Third Eye Foundation
Little Lost Soul
[Merge]
Rating: 5.9
Last night, I dreamt that my roommate and I bought too much swordfish to cook for
dinner. Except it was one of those nights when what we referred to as "swordfish"
took the form of a giant slab of ground beef. The bloody hunk of meat covered
three square feet of counter space and towered six inches thick, and after
preparing a small portion, we were left at a loss as to what to do with the unruly
leftovers. Since it's unsanitary to keep so much raw meat in the fridge, we were
faced with only two options: we could either cook the rest of it and pack up the
tamed result in Tupperware, or better yet, we could look into returning the unused
portion to the supermarket.
Naturally, I felt extremely uncomfortable with the idea of returning the meat.
We'd already handled it and eaten part of it. It was left at room temperature
for 20 minutes! If the Stop & Shop took it back and sold it to another customer,
what would that say about where the meat had already been when we purchased it?
I woke up in a cold sweat with clenched teeth and my nails driven into my palms.
As a long time vegetarian who recently began experimenting with fish, the excess of
bloody carnage I referred to as swordfish seemed somewhat creepy, as it hinted that,
in my waking hours, I might naively be consuming a "gateway meat." Yes, I'm
concerned that eating swordfish will lead first to "harder meats," and eventually
to heroin addiction. Third Eye Foundation's Little Lost Soul is a soundtrack
for such nightmares.
Just kidding! Like fellow Bristol natives Portishead, the Third Eye Foundation
(otherwise known as TEF, 3EF, or Matt Elliot) is endlessly compared to soundtracks
of nightmares, creepy sleepless nights, and haunting films that haven't been made.

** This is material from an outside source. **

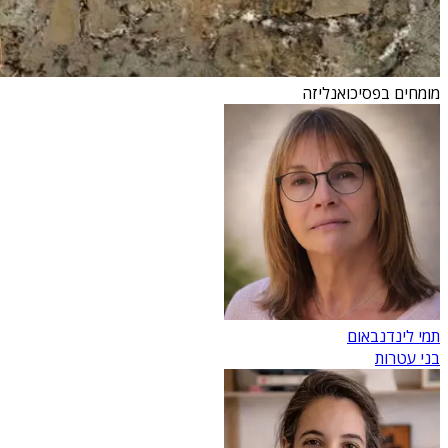
מומחים בפסיכואנליזה
תמי לינדנבאום
בני עטרות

Entertainment Weekly called Third Eye Foundation's music "like a soundtrack
to some great lost surrealist film." Flagpole writes that Elliot, who
collaborated with Flying Saucer Attack in their earlier days, comes up with "some
most disturbing dream soundtracks." Wasn't this cliché beaten into submission like
three years ago?
Third Eye Foundation's third full-length on Merge can be aptly described with
the vocabulary of nightmares. That is, the album's mood could be described as
"haunted," "lonely," "lingering urban darkness," "chilling ambient constructions of
uncertain sonic terrain," "layers of bleak drones that crumble under breakbeats and
digital bleeps," "spooky pastiche," "eerie," and "otherworldly." But any respectable
nightmare isn't comprised of haunted-house synths and spooky loops of minor-key
drones. Truly disturbing dreams are made of uncomfortable pacing, plodding
anticipation, and disarming juxtapositions. And that's what's missing from Little
Lost Soul.
A lack of reference to relevant cultural narratives is what separates Little
Lost Soul's innocuously pleasant spook-out from albums like Endtroducing
that manipulate you into sonic spaces in which you might feel hesitant to step
forward before finding yourself pushed. DJ Shadow's uncomfortably alluring
concoction of cultural references and urban found-sound tag-teamed familiar beats
with cinematic pacing. Clearly, it has a far greater chance of approximating the
world of dreams than bent drones and choirgirl vocals run through reverb pedals.
When Matt Elliot rid himself of the rougher textures and harder jungle beats of his
1997 LP, Ghost, some of Third Eye Foundation's nervous energy was traded in
for a sound palate that shared more than just a few tricks with the more goth end of
the new age spectrum. On Little Lost Soul, Elliot has pointlessly sugared the
pill with smoother production, and as a result, the album lacks the power of the
dreamworlds its eerie textures allude to. Personally, I'd rather swallow the less
refined Ghost. If we're going to sugar the pill, it better not be a placebo.